# Sprinkler Run Times



## xDMRx23 (Jun 10, 2020)

So I'm curious how long it takes everyone to get half an inch down. It takes on average an hour per sprinkler position for me sometimes longer. (Poor man's irrigation system). I'm able to run two Orbit gear drive heads at a time and use 75 ft. hose. I set my sprinkler gauge (one per head) in the center of the zone being covered. I check every 30 minutes. From what I read every one makes it seem like no problem to get down half an inch. Is it just my pressure? Am I measuring wrong? Just curious for other's input. I want to get water down but it's tough getting out at 3am and spending five hours moving sprinkler heads. Thanks for any input.


----------



## San (Jun 21, 2021)

To get 1" water onto 1ksqft, takes 620 gallons. So half an inch will take 310 gallons.
If you have 7ksqft and want to get half an inch down, this will take 2170 gallons.
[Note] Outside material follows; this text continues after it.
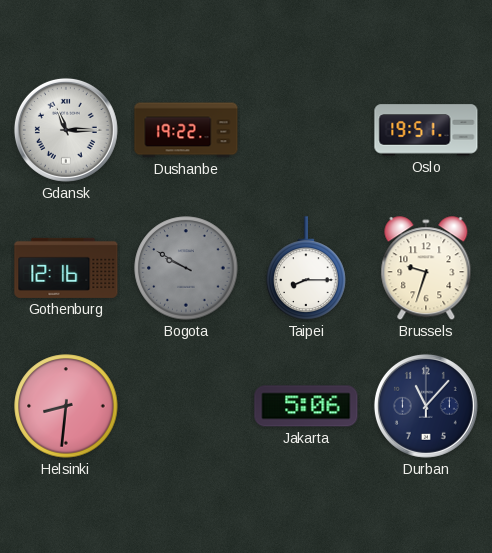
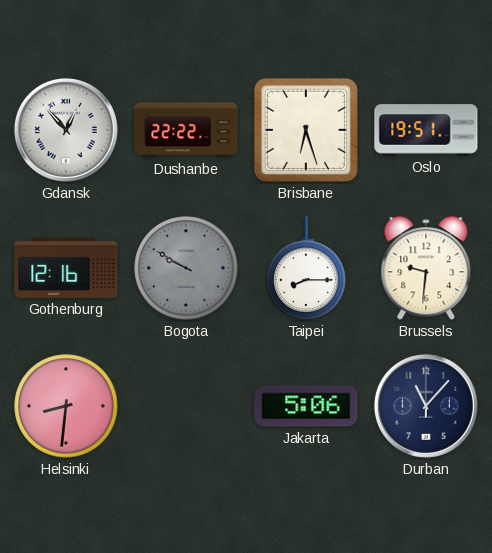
Gdansk: 11:15 -> 12:53
Dushanbe: 19:22 -> 22:22
Brisbane: none -> 6:27
Brussels: 9:33 -> 9:31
Let's say your water through your hose/head runs at about 7 gallons per minute. This would mean you would need to run for 310 minutes, to get your water down. Which is 5 hours and 10 minutes.

Obviously you can run some gauges to see when the water gets there, but you can also run water into a bucket from your 75ft. hose and see what your flow is.

To speed things up, see what flow you can get from your outside faucet directly, if the flow/pressure is a lot higher than the flow/pressure spec for your heads, consider using a 1" hose and running two heads at the same time.


----------



## g-man (Jun 15, 2017)

@xDMRx23 i moved this to the irrigation folder.

Yes it takes a long time. My system takes (inground) 1hr for 0.5in of irrigation per zone. In our heavy soils, that's actually good since the infiltration rate can be 0.1in per hour. Lower precipitation rates reduce runoff.

At my previous house I had a poor man system too. But I used a 4 zone timer with a schedule to water using 4 hoses. I set it to start at 3am and it will cycle thru the hoses after running each for 1hr (or whatever duration you want). The trick is that you know it is not possible to do the whole yard in one night, therefore you set up the sprinklers for an area and move them the next evening for the other area. I use to hide some sprinklers in the mulch with a leader hose and a quick disconnect. Once you get a system down, it works ok until you leave for vacation (pray for rain).

There is a thread someone started a few years ago using inground valves in a PVC manifold for an above ground controller. The main benefit is that you can do 8 valves to water more areas and use a commercial irrigation controller for wifi access.


----------



## xDMRx23 (Jun 10, 2020)

Thanks for the reply. Made me feel a little better. I know you're in the Indy area too, was more so concerned with the times I was getting for .5" of water. I don't mind moving sprinkler or getting out early in the morning, as long as I'm doing it correctly. I was just blindly going off of what the "average" time was for .5" of water without measuring, turns out I was about a quarter inch off the whole time, until I started wondering why my grass was still showing signs of stress, which led me to conduct audit of my zones. Anyway thanks again.


----------



## xDMRx23 (Jun 10, 2020)

Appreciate it @San. Didn't think about the 1" hose either. Like I said, I actually enjoy setting and moving my sprinklers. I only have just over 5,000 sq ft between front and backyard. I was concerned that I wasn't measuring properly or maybe the equipment I was using. Much appreciate the input!


----------



## azgasser (May 30, 2021)

Just sharing my approach and take it, leave it, or adapt it into your program. Once I figured out the times per zone needed I took that time and divided in thirds. Then I run each zone as needed for a third of the total time all the way through then repeat the same thing two more times as part of the watering for that day. Sort of like layers of a cake. Not sure where I came across this but it was not my original idea. My thought is that this layered approach let more water penetrate the soil, especially my denser clay soils. I came from the desert southwest where 1/4” of rain could flood streets due the ground being hard and dry and not being able to take up that water right away but after a few good monsoon rains the ground had softened a bit and take up more rain water. Just my 2 cents.


----------